Ethereum’s smart contracts and DApps were considered revolutionary technology when they appeared, encouraging the developer community to build new applications and broaden the uses of blockchain.

Despite having more uses than Bitcoin, Ethereum remains in second place as a cryptocurrency. Yet the network’s aggressive growth, future vision and development team have prompted much speculation that Ethereum eclipse Bitcoin’s current dominance in the near future.

The London hard fork and why it matters

The next major update on Ethereum’s roadmap is the London hard fork, which includes the much-anticipated Ethereum Improvement Proposal “EIP 1559.” The update will go live on July 14, as decided at the Ethereum Core Devs Meeting on April 23.

EIP 1559 summarizes the hard fork as “a transaction pricing mechanism that includes [a] fixed-per-block network fee that is burned and dynamically expands/contracts block sizes to deal with transient congestion.”

In plain English, Ethereum’s current transaction pricing mechanism will be changed. Under the current mechanism, users send transactions with gas fees to miners as payment for processing transactions. Miners choose the transactions with the highest bids and create new Ether coins when they solve the transaction. Due to increasing network congestion, users must bid higher sums during busy times, which leads to slower transactions and gas price volatility.

The new price auction model that will be introduced with the London hard fork will replace gas fees with a fixed, per-block network fee. This will work as an automatically calculated base fee, with slight fluctuations depending on network congestion. For users requiring transactions to be completed faster, there will be an option to reward miners with tips.

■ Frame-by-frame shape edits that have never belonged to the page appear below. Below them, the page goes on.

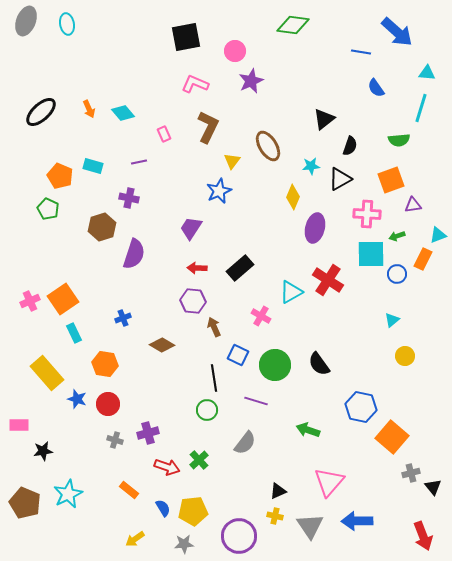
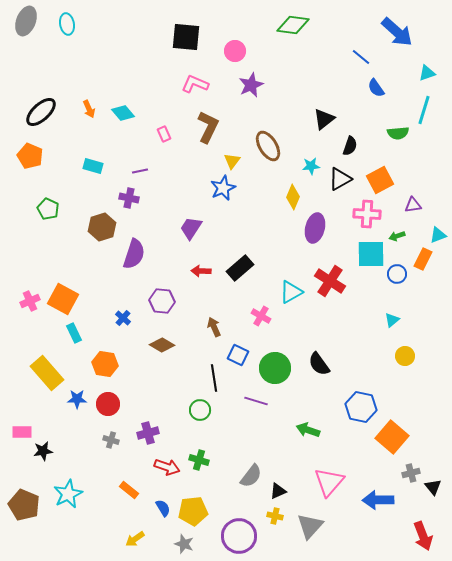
black square at (186, 37): rotated 16 degrees clockwise
blue line at (361, 52): moved 5 px down; rotated 30 degrees clockwise
cyan triangle at (427, 73): rotated 24 degrees counterclockwise
purple star at (251, 81): moved 4 px down
cyan line at (421, 108): moved 3 px right, 2 px down
green semicircle at (399, 140): moved 1 px left, 7 px up
purple line at (139, 162): moved 1 px right, 9 px down
orange pentagon at (60, 176): moved 30 px left, 20 px up
orange square at (391, 180): moved 11 px left; rotated 8 degrees counterclockwise
blue star at (219, 191): moved 4 px right, 3 px up
red arrow at (197, 268): moved 4 px right, 3 px down
red cross at (328, 280): moved 2 px right, 1 px down
orange square at (63, 299): rotated 28 degrees counterclockwise
purple hexagon at (193, 301): moved 31 px left
blue cross at (123, 318): rotated 28 degrees counterclockwise
green circle at (275, 365): moved 3 px down
blue star at (77, 399): rotated 18 degrees counterclockwise
green circle at (207, 410): moved 7 px left
pink rectangle at (19, 425): moved 3 px right, 7 px down
gray cross at (115, 440): moved 4 px left
gray semicircle at (245, 443): moved 6 px right, 33 px down
green cross at (199, 460): rotated 30 degrees counterclockwise
brown pentagon at (25, 503): moved 1 px left, 2 px down
blue arrow at (357, 521): moved 21 px right, 21 px up
gray triangle at (310, 526): rotated 16 degrees clockwise
gray star at (184, 544): rotated 24 degrees clockwise
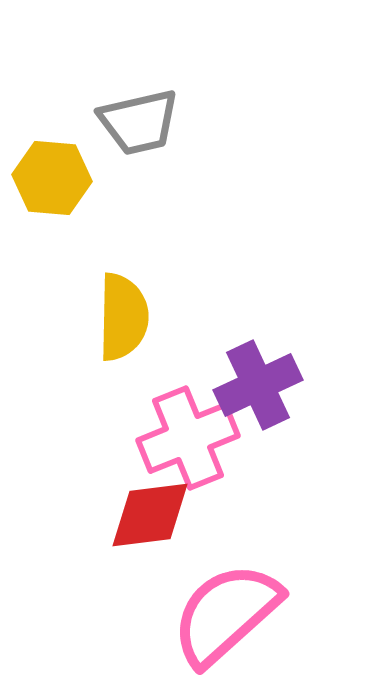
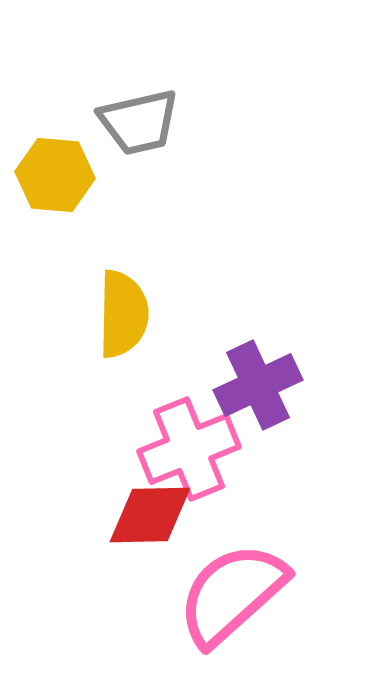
yellow hexagon: moved 3 px right, 3 px up
yellow semicircle: moved 3 px up
pink cross: moved 1 px right, 11 px down
red diamond: rotated 6 degrees clockwise
pink semicircle: moved 6 px right, 20 px up
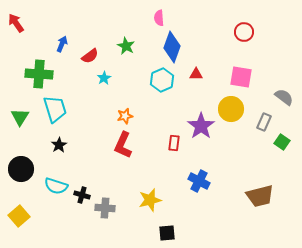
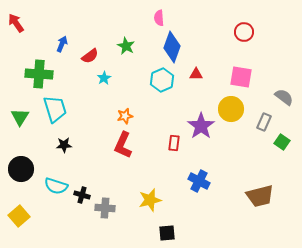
black star: moved 5 px right; rotated 28 degrees clockwise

Another feature introduced with EIP 1559 is that the network will start to burn gas fees altogether, which will address one of the main criticisms of Ethereum – that the supply of Ether is unlimited.

The supply of Bitcoin, by contrast, is capped at 21 million coins, and Cardano’s ADA cannot exceed 45 billion coins. Some investors have expressed concerns over Ethereum’s potential for inflation due to its unlimited supply of coins.

Experts and investors speculate that burning gas fees will send Ethereum prices soaring. Ben Edgington, lead product owner at Consensys Quorum Protocol Engineering, who is working on the hard fork, is optimistic about the changes.

“Potentially, more ether will be burned that will be generated for miners,” he told Business Insider, adding that this could reduce the supply of ether over time, “which actually trumps Bitcoin monetary policy, which is fixed.”

The developer community hopes that will cement the economic value of Ether within the Ethereum platform, and reduce the risks associated with miner extractable value, as described in EIP 1559.

Investors have been attracted by the ecosystem’s versatile applications, such as building dApps and supporting non-fungible tokens. Making Ether scarce will likely give the coin significant bullish momentum, as all the fixes that the London hard fork promises.

The hard fork is part of a larger set of upgrades that will lead to Ethereum 2.0, the transition of the network from a proof-of-work protocol a proof-of-stake protocol. Developers hope that will address Ethereum’s security, scalability and sustainability issues.

The road to Ethereum 2.0

The slogan behind Ethereum 2.0 — “Grow Ethereum until it’s powerful enough to help all of humanity” — makes it clear that the network is aiming to become a versatile ecosystem that adds further functionality to its existing infrastructure.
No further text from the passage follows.